Blutgefäße sind die Lebensadern unseres Körpers und Versorgungsleitungen, in denen Nährstoffe sowie Sauerstoff zu allen Organen fließen. Probleme in dieser Leitung machen sich früher oder später bemerkbar – sei es als Durchblutungsstörung wegen gefäßverengender Arterienverkalkung (Arteriosklerose) oder als Blutung nach Gefäßriss. Manchmal hängt beides zusammen, weil auch Ablagerungen in der Gefäßwand dazu führen können, dass sich im Lauf des Lebens ein Aneurysma bildet – falls die Schwachstelle im Gefäß nicht bereits angeboren ist. Daher sind alle Risikofaktoren für Arteriosklerose auch für die Entstehung eines Aneurysmas relevant.
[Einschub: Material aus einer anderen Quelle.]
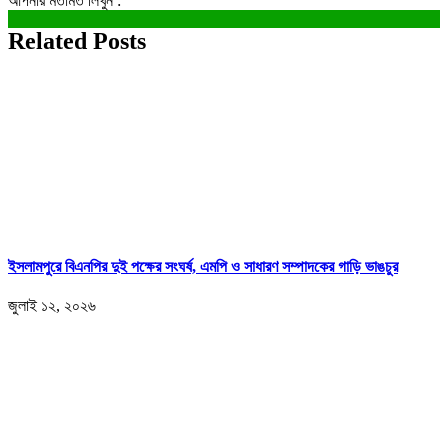
আপনার মতামত লিখুন :
Related Posts
ইসলামপুরে বিএনপির দুই পক্ষের সংঘর্ষ, এমপি ও সাধারণ সম্পাদকের গাড়ি ভাঙচুর
জুলাই ১২, ২০২৬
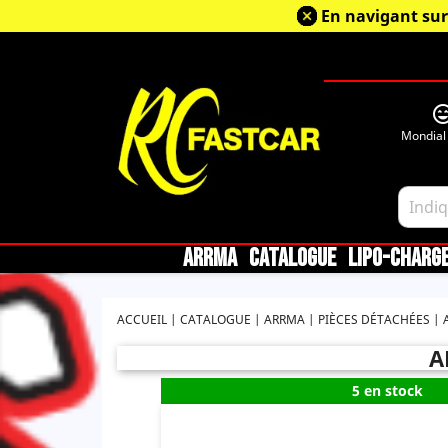
En navigant sur
sentiment_very_sa
Mondial
ARRMA
CATALOGUE
LIPO-CHARG
ACCUEIL
CATALOGUE
ARRMA
PIÈCES DÉTACHÉES
A
5 en stock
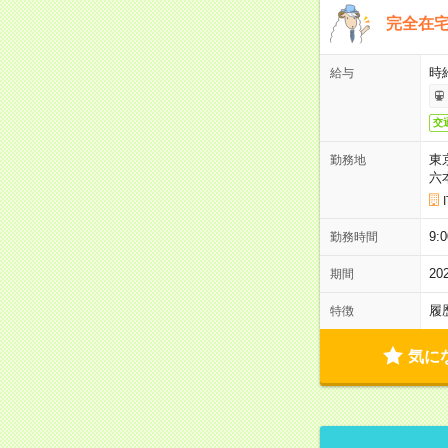
完全在宅
時
給与
交
東
勤務地
六
9:
勤務時間
2
期間
履
特徴
気に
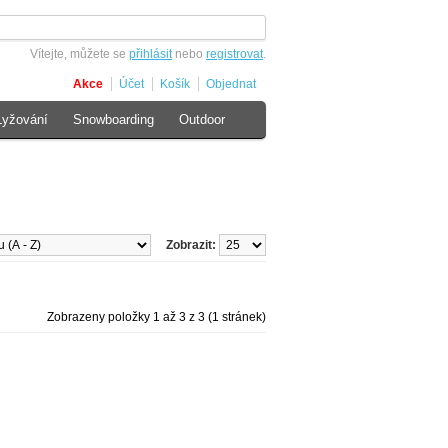
Vítejte, můžete se
přihlásit
nebo
registrovat
.
Akce
Účet
Košík
Objednat
Lyžování
Snowboarding
Outdoor
Zobrazit:
Zobrazeny položky 1 až 3 z 3 (1 stránek)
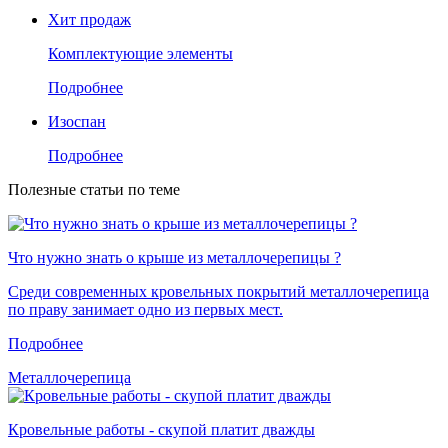
Хит продаж
Комплектующие элементы
Подробнее
Изоспан
Подробнее
Полезные статьи по теме
Что нужно знать о крыше из металлочерепицы ?
Среди современных кровельных покрытий металлочерепица
по праву занимает одно из первых мест.
Подробнее
Металлочерепица
Кровельные работы - скупой платит дважды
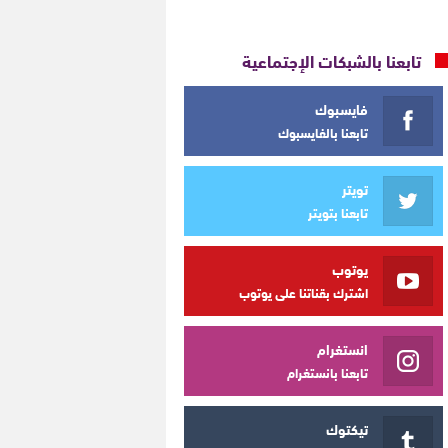
تابعنا بالشبكات الإجتماعية
فايسبوك
تابعنا بالفايسبوك
تويتر
تابعنا بتويتر
يوتوب
اشترك بقناتنا على يوتوب
انستغرام
تابعنا بانستغرام
تيكتوك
Risikofaktoren wie Rauchen, Bluthochdruck, Zuckerkrankheit, Fettleibigkeit oder mangelnde Bewegung sowie Alter und individuelle Veranlagung bestimmen, wie stark sich unsere Gefäße mit der Zeit verändern. Kaum ein Mensch bleibt komplett verschont, weiß Emunds: „Ab einem gewissen Alter haben wir alle in der einen oder anderen Form damit zu tun.“
Doch wie bemerkt man ein Aortenaneurysma? Sichtbar wird es per Ultraschalluntersuchung, die den Durchmesser etwa der Bauchschlagader misst. Ist die Ausbuchtung drei Zentimeter oder größer, liegt ein Aneurysma vor. Typische Alarmzeichen sind plötzliche Rücken-, Flanken- und Bauchschmerzen. Sie deuten auf ein akutes Wachstum der Ausbuchtung. Droht das Gefäß zu reißen, werden Patientinnen und Patienten innerhalb eines Tages operiert.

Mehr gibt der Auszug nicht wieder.